Palmitoylation of a G protein α_i subunit requires membrane localization not myristoylation

Palmitoylation is a dynamic, post-translational modification of the amino terminus of heterotrimeric G protein α subunits. Since myristoylation, βγ interactions, and membrane attachment also involve the amino terminus of the G protein α_il subunit, we studied the relationships between palmitoylation and these events. Using COS cell transfection, the turnover of palmitate was slower on α_il subunits co-expressed with β and γ subunits than on the α_il subunit expressed alone. Mutation of cysteine 3 of α_il prevented [³H]palmitate but not [³H]myristate incorporation and decreased the membrane localization of this protein. This nonpalmitoylated mutant could form a heterotrimer with co-expressed βγ subunits which restored its membrane localization.
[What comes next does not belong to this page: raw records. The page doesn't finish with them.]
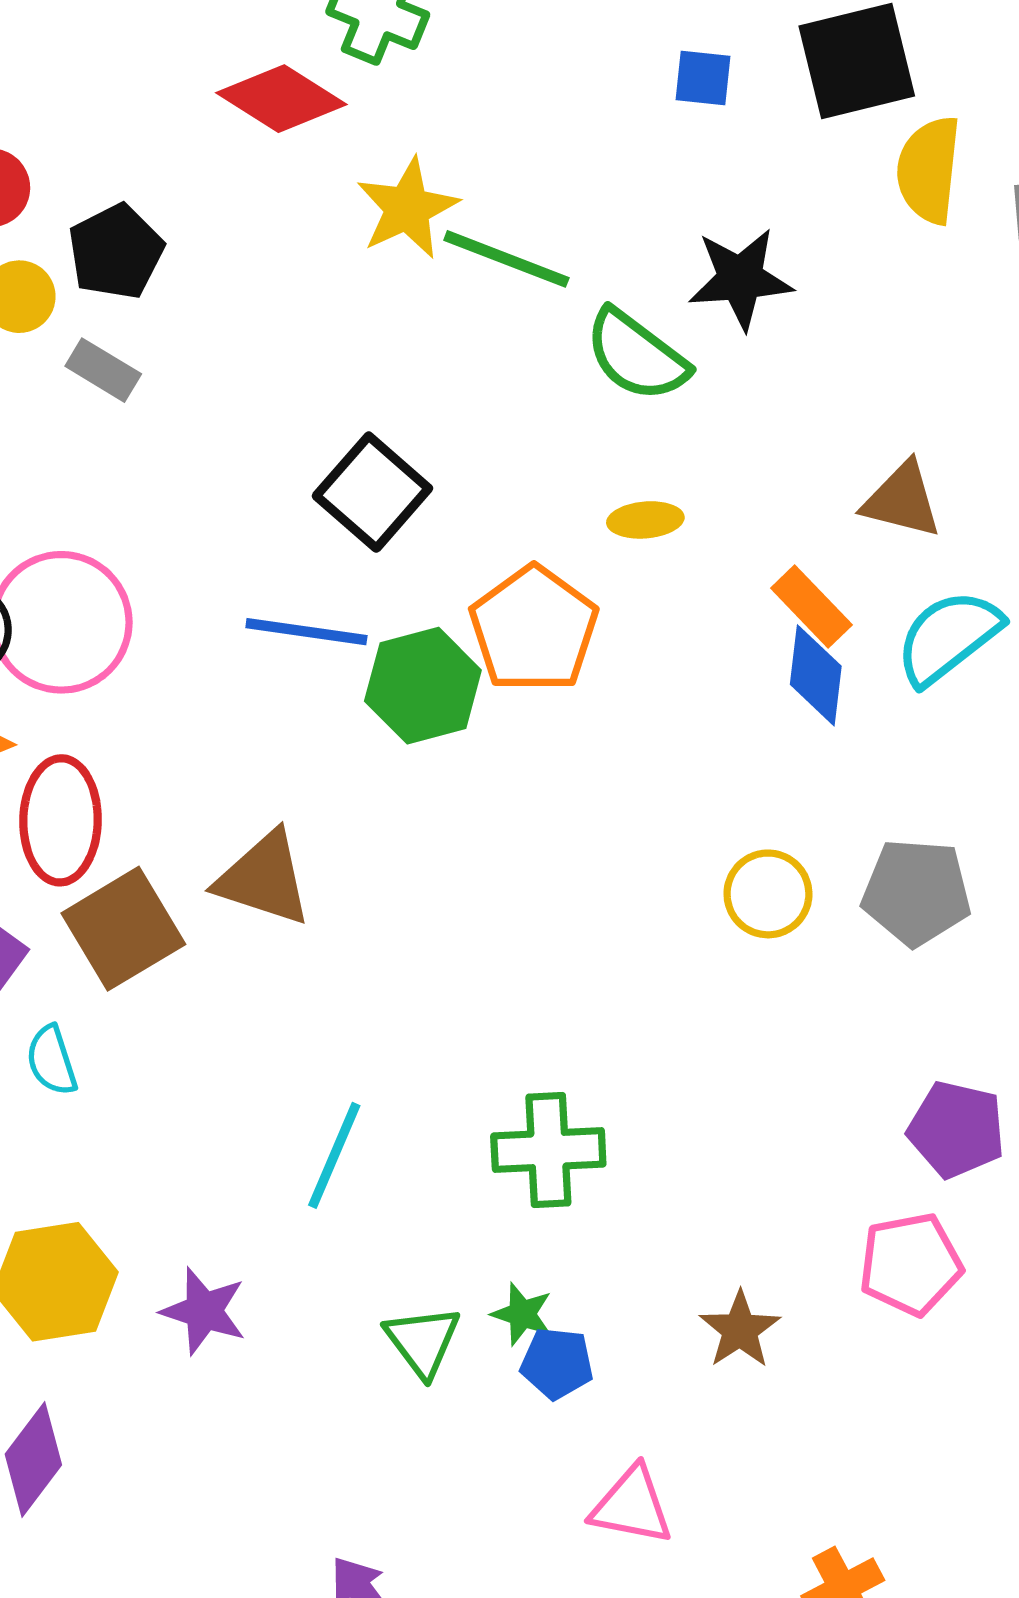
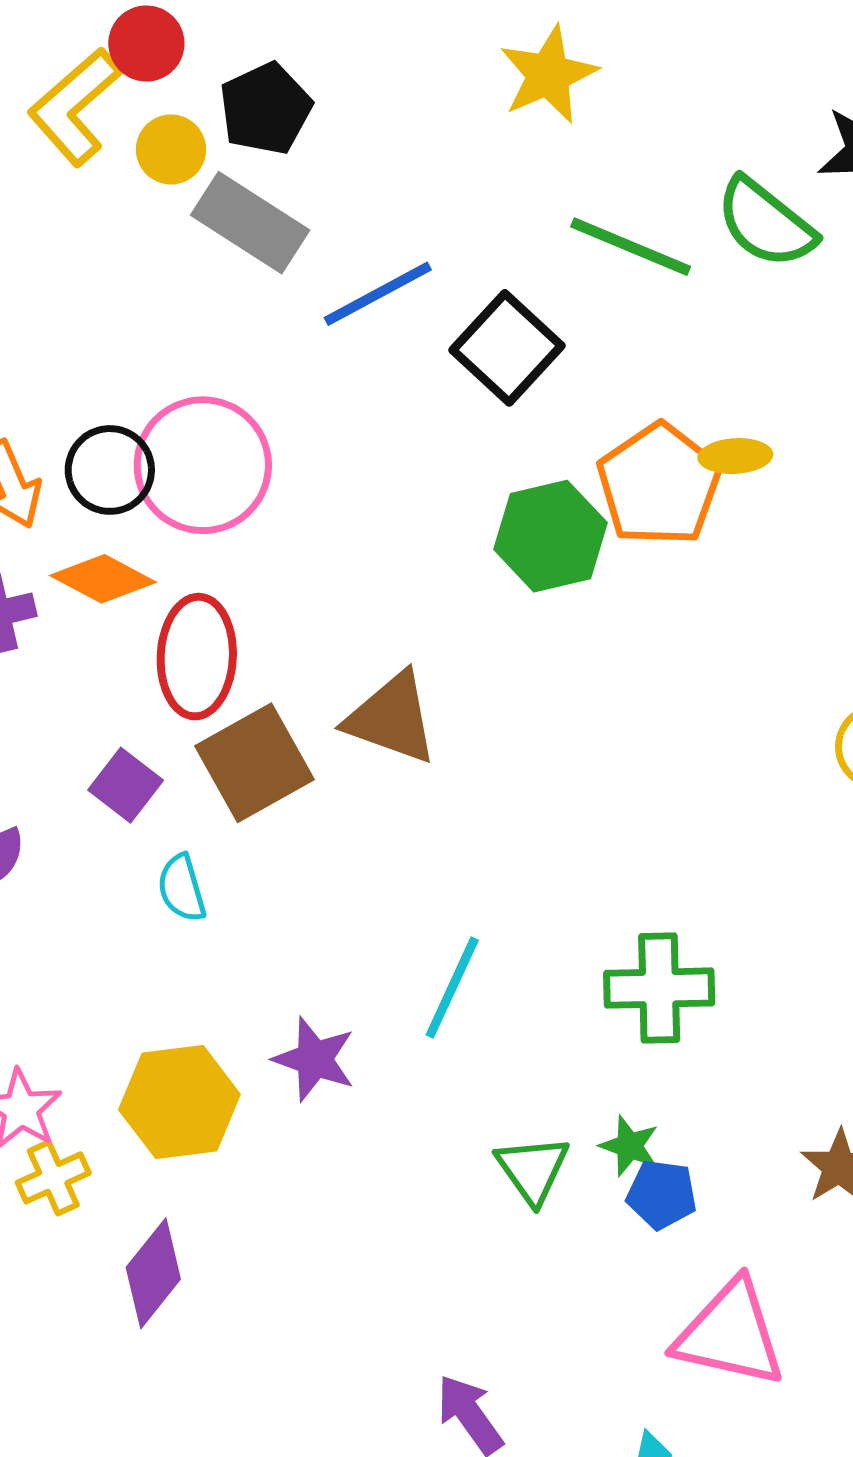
green line: (506, 259) -> (631, 247), moved
gray rectangle: (103, 370) -> (250, 223), size x1.6
yellow ellipse: (645, 520) -> (735, 456), moved
blue line: (306, 632) -> (378, 294), moved, turned -38
purple star: (204, 1311) -> (314, 1059), moved
pink triangle: (632, 1506) -> (730, 1334), size x1.4

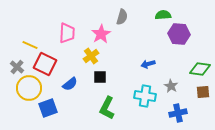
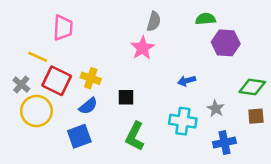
pink trapezoid: (67, 33) -> (63, 28), moved
pink star: (101, 34) -> (142, 48), moved
yellow cross: (91, 56) -> (91, 78), moved, turned -35
blue square: (48, 108) -> (79, 136), moved

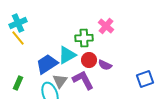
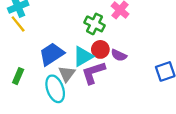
green cross: (84, 38) -> (95, 24), turned 30
cyan triangle: (67, 55) -> (83, 56), moved
purple L-shape: (83, 80) -> (93, 73), turned -80

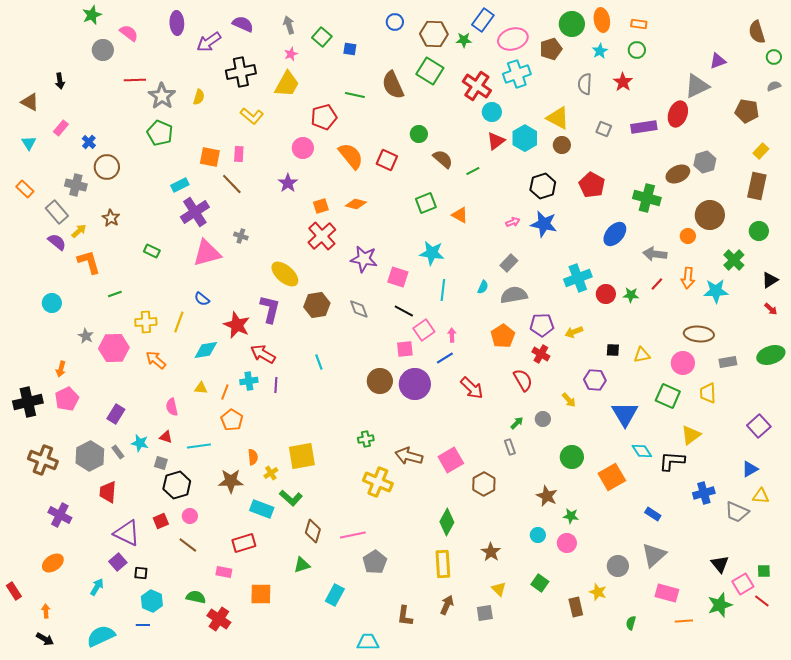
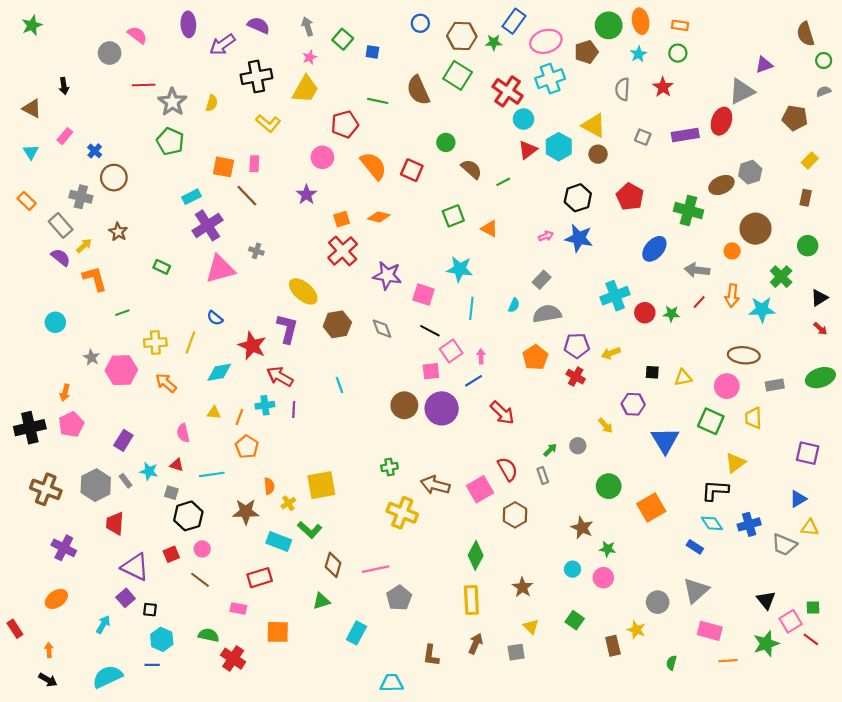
green star: (92, 15) -> (32, 25), moved
brown rectangle: (757, 186) -> (806, 198), size x0.6
red semicircle: (523, 380) -> (508, 469), moved
purple square: (759, 426) -> (808, 453), turned -35
cyan diamond: (642, 451) -> (712, 523), moved

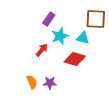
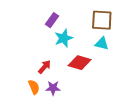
cyan triangle: (83, 38) -> (102, 43), moved
red arrow: (42, 50) -> (45, 67), moved

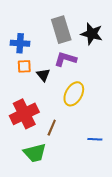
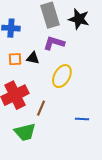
orange square: (24, 66) -> (15, 59), moved
black triangle: (43, 75) -> (33, 58), turned -40

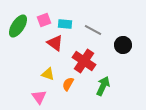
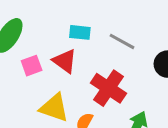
pink square: (44, 20) -> (32, 66), moved
yellow triangle: (48, 74) -> (54, 108), size x1.5

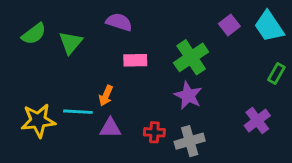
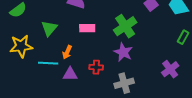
green triangle: (71, 43) -> (49, 28), moved
yellow star: (38, 121) -> (21, 46), moved
red cross: (154, 132) -> (96, 67), moved

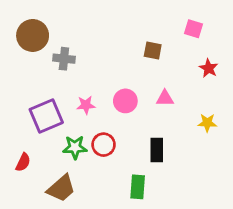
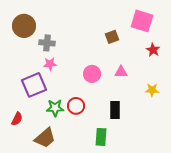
pink square: (194, 29) -> (142, 21), size x1.6
brown square: (153, 50) -> (112, 37), turned -32
pink star: (86, 105) -> (50, 64), moved

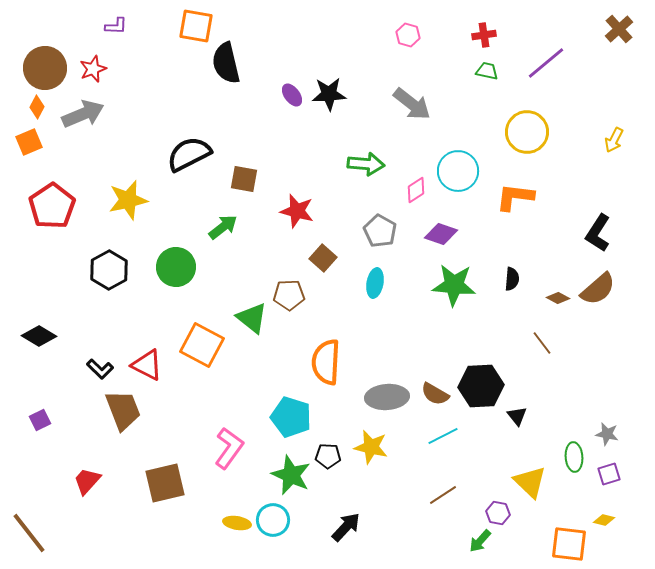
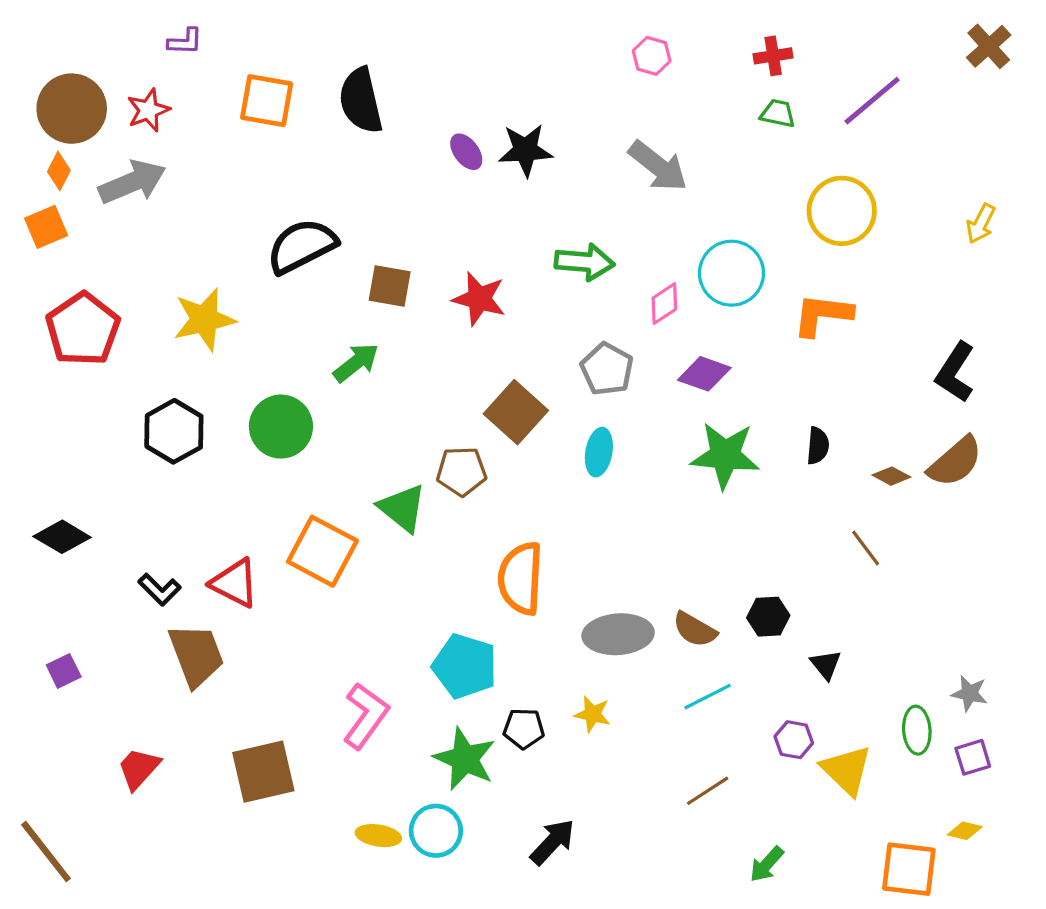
orange square: (196, 26) -> (267, 101), moved
red star: (297, 211) -> (479, 299), moved
brown square: (323, 258) -> (516, 412), size x1.4
black hexagon: (481, 386) -> (768, 617), size x0.6
yellow star: (371, 447) -> (592, 714), size x0.7
purple hexagon: (498, 513) -> (794, 740), moved

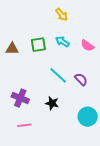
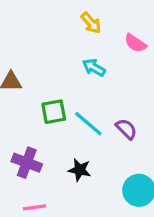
green square: (38, 45) -> (54, 112), moved
pink semicircle: (87, 46) -> (135, 43), moved

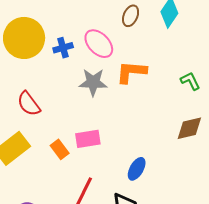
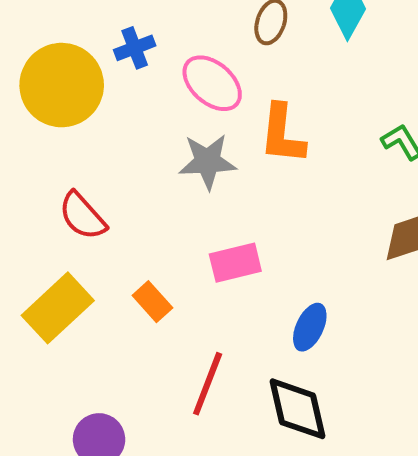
blue cross: (63, 48) -> (135, 48), moved
orange L-shape: (131, 72) -> (282, 134), turned -84
pink rectangle: (88, 139) -> (235, 263), moved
A nonmyristoylated α_il mutant (glycine 2 to alanine) could incorporate [³H]palmitate when co-expressed with βγ subunits and localized to the membrane. The [³H]palmitate turnover of this nonmyristoylated mutant was more rapid than seen with the wild-type α_il subunit. While myristoylation is not required for palmitoylation, both myristoylation and βγ association can slow the turnover of palmitate on α_il. These results suggest that palmitoylation maintains the membrane attachment of the free α subunit and changes in βγ association could modulate palmitoylation during signaling.